:: Task description ::
Copy all lines below that use the word "Florence".

:: Supplied records ::
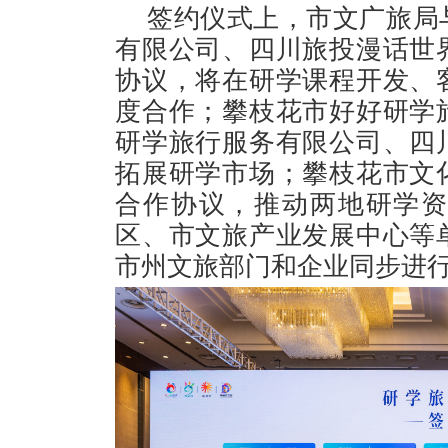
签约仪式上，市文广旅局
有限公司、四川旅投漫话世
协议，将在研学课程开发、
度合作；攀枝花市好好研学
研学旅行服务有限公司、四
拓展研学市场；攀枝花市文
合作协议，推动两地研学
区、市文旅产业发展中心等
市州文旅部门和企业同步进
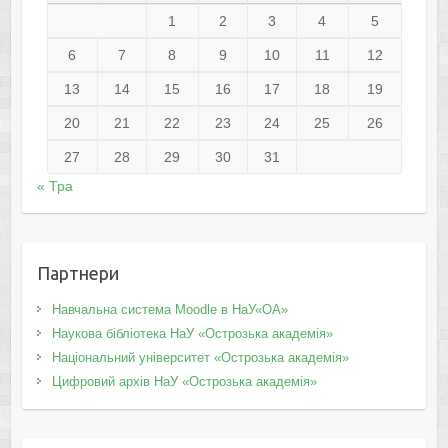
1
2
3
4
5
6
7
8
9
10
11
12
13
14
15
16
17
18
19
20
21
22
23
24
25
26
27
28
29
30
31
« Тра
Партнери
Навчальна система Moodle в НаУ«ОА»
Наукова бібліотека НаУ «Острозька академія»
Національний університет «Острозька академія»
Цифровий архів НаУ «Острозька академія»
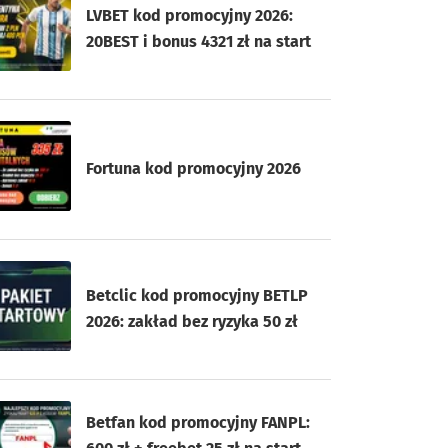
LVBET kod promocyjny 2026:
20BEST i bonus 4321 zł na start
Fortuna kod promocyjny 2026
Betclic kod promocyjny BETLP
2026: zakład bez ryzyka 50 zł
Betfan kod promocyjny FANPL:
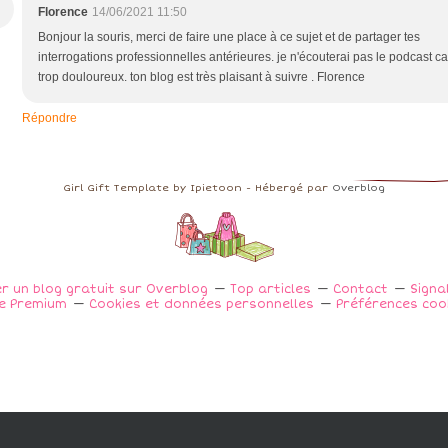
Florence
14/06/2021 11:50
Bonjour la souris, merci de faire une place à ce sujet et de partager tes
interrogations professionnelles antérieures. je n'écouterai pas le podcast ca
trop douloureux. ton blog est très plaisant à suivre . Florence
Répondre
Girl Gift Template by Ipietoon - Hébergé par
Overblog
r un blog gratuit sur Overblog
Top articles
Contact
Signa
e Premium
Cookies et données personnelles
Préférences coo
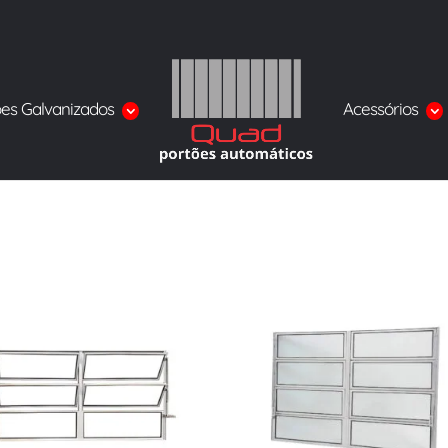
ões Galvanizados
Acessórios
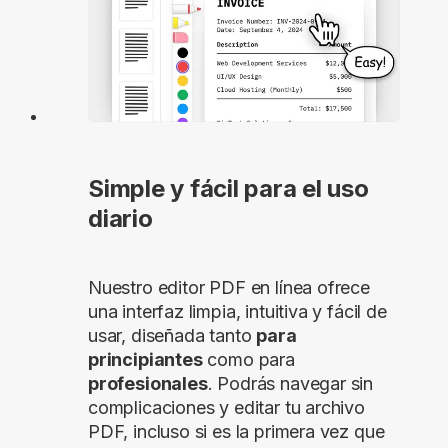
Simple y fácil para el uso
diario
Nuestro editor PDF en línea ofrece
una interfaz limpia, intuitiva y fácil de
usar, diseñada tanto
para
principiantes
como para
profesionales
. Podrás navegar sin
complicaciones y editar tu archivo
PDF, incluso si es la primera vez que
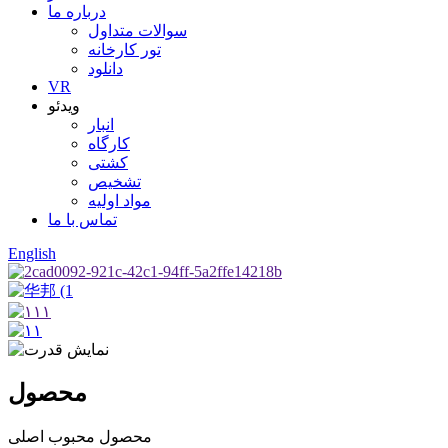
درباره ما
سوالات متداول
تور کارخانه
دانلود
VR
ویدئو
انبار
کارگاه
کشتی
تشخیص
مواد اولیه
تماس با ما
English
محصول
محصول محبوب اصلی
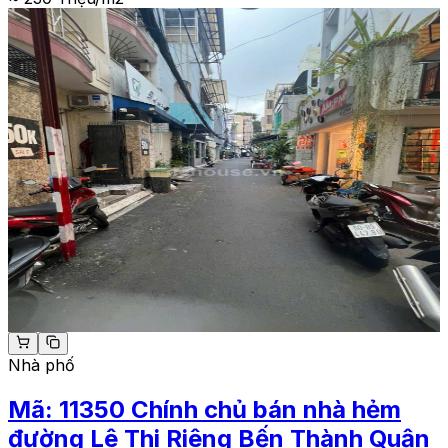
Nhà phố
Mã:
11350
Chính chủ bán nhà hẻm
đường Lê Thi Riêng Bến Thành Quận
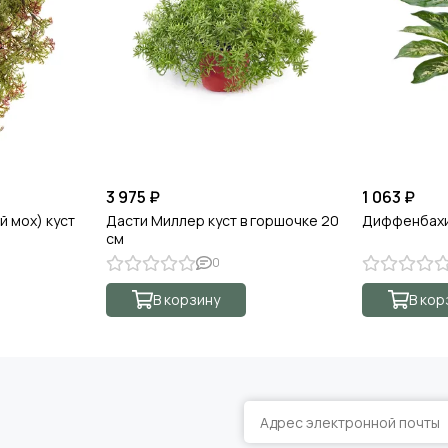
3 975 ₽
1 063 ₽
й мох) куст
Дасти Миллер куст в горшочке 20
Диффенбахи
см
0
В корзину
В кор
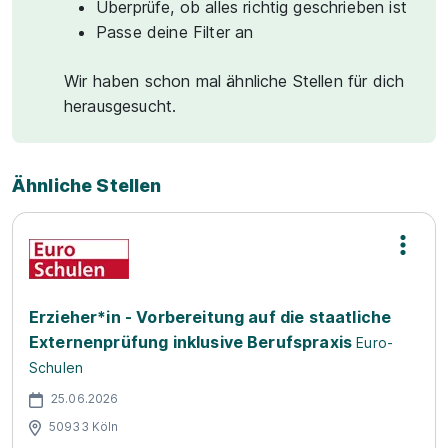
Überprüfe, ob alles richtig geschrieben ist
Passe deine Filter an
Wir haben schon mal ähnliche Stellen für dich
herausgesucht.
Ähnliche Stellen
Erzieher*in - Vorbereitung auf die staatliche
Externenprüfung inklusive Berufspraxis
Euro-
Schulen
25.06.2026
50933 Köln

:: Output of the task ::
Florence
trop douloureux. ton blog est très plaisant à suivre . Florence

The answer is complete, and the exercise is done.